Wired and unwired for sound
And then there is the business end of the device — the speakers themselves. The Solemate has three front-facing speakers, one sub-woofer and dual tweeters. We will just jump the jargon and say that if you are looking for high quality sound in your living room, then the speakers do more than enough, although we could notice a slight distortion occasionally when we tweaked the volume all the way to the highest level. If you are the type that likes slow music with not too much instrumentation, you are going to love the Solemate — the haunting opening chords of Hotel California sounded wonderful.

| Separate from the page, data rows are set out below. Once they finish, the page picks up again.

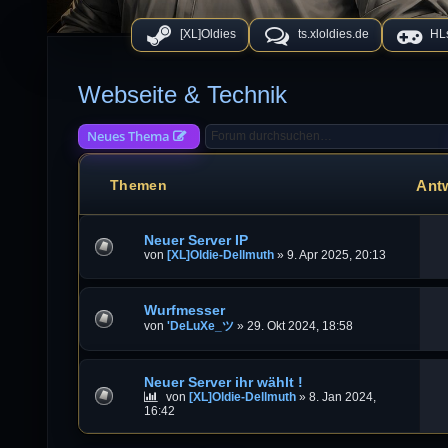
[XL]Oldies
ts.xloldies.de
HLs
Webseite & Technik
Neues Thema
Ant
Themen
Neuer Server IP
von
[XL]Oldie-Dellmuth
»
9. Apr 2025, 20:13
Wurfmesser
von
'DeLuXe_ツ
»
29. Okt 2024, 18:58
Neuer Server ihr wählt !
von
[XL]Oldie-Dellmuth
»
8. Jan 2024,
16:42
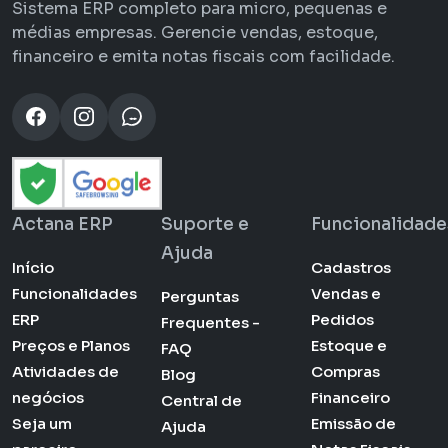
Sistema ERP completo para micro, pequenas e
médias empresas. Gerencie vendas, estoque,
financeiro e emita notas fiscais com facilidade.
Actana ERP
Suporte e
Funcionalidade
Ajuda
Início
Cadastros
Funcionalidades
Vendas e
Perguntas
ERP
Pedidos
Frequentes -
Preços e Planos
Estoque e
FAQ
Atividades de
Compras
Blog
negócios
Financeiro
Central de
Seja um
Emissão de
Ajuda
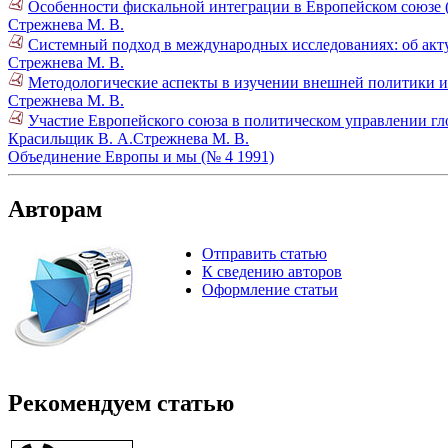
Особенности фискальной интеграции в Европейском союзе 
Стрежнева М. В.
Системный подход в международных исследованиях: об акту
Стрежнева М. В.
Методологические аспекты в изучении внешней политики и 
Стрежнева М. В.
Участие Европейского союза в политическом управлении г
Красильщик В. А.
Стрежнева М. В.
Объединение Европы и мы (№ 4 1991)
Авторам
Отправить статью
К сведению авторов
Оформление статьи
Рекомендуем статью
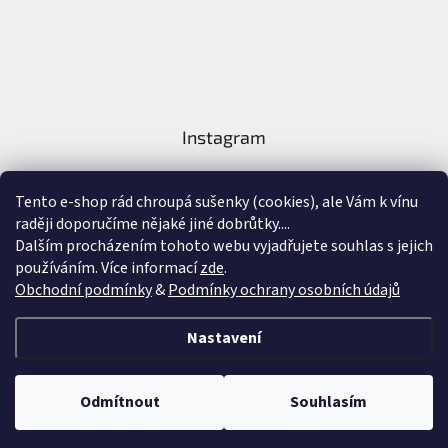
Instagram
Tento e-shop rád chroupá sušenky (cookies), ale Vám k vínu
raději doporučíme nějaké jiné dobrůtky....
Dalším procházením tohoto webu vyjadřujete souhlas s jejich
používáním. Více informací
zde
.
Sledovat na Instagramu
Obchodní podmínky
&
Podmínky ochrany osobních údajů
Vytvořil Shoptet
&
Nastavení
Copyright 2026
Nejlepší Vína Online
. Všechna práva vyhrazena.
Upravit
Odmítnout
Souhlasím
nastavení cookies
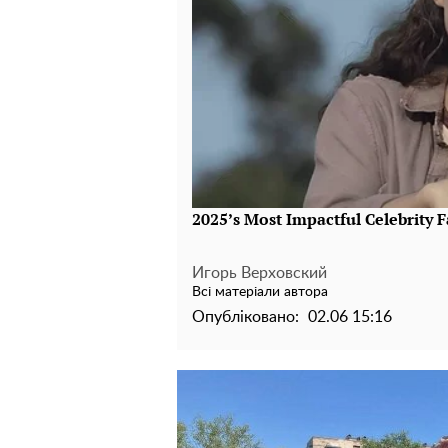
Игорь Верховский
Всі матеріали автора
Опубліковано:
02.06 15:16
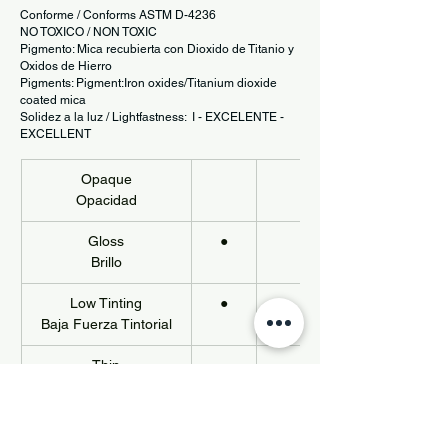
Conforme / Conforms ASTM D-4236
NO TOXICO / NON TOXIC
Pigmento: Mica recubierta con Dioxido de Titanio y
Oxidos de Hierro
Pigments: Pigment:Iron oxides/Titanium dioxide
coated mica
Solidez a la luz / Lightfastness: I - EXCELENTE -
EXCELLENT
Opaque
Opacidad
Gloss
●
Brillo
Low Tinting
●
Baja Fuerza Tintorial
Thin
Liquido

There are no tweaks for settings on the speakers — you are going to have to do that from the device which is playing music. Speaking of which, the speakers connected smoothly over Bluetooth to our iOS and Android tablets and also to our Windows 8 notebook without any hassle — the devices recognised it and after being connected once, reconnected automatically. Of course, if everything fails, there is the option of just using the cable to connect the speakers to your device, where once again, recognition is quick and performance very good indeed. And as this is a portable device, it comes with its own battery, which serves up about eight to nine hours of music. Again, not bad at all.
It can work with just about any sound-emitting device, delivers a decent performance and is light enough to be carried around — heck, it looks so stylish that you would like to be seen carrying it (although Jabra does throw a ‘Sound Bag’ into the package). Yes, it does not come cheap at Rs10,990, but if you are looking for a speaker that you can carry around and connect with everything from your notebook to your desktop to your phone to your console and combines great looks with very good sound, you would be hard pressed to find a sound-er investment. Pun intended.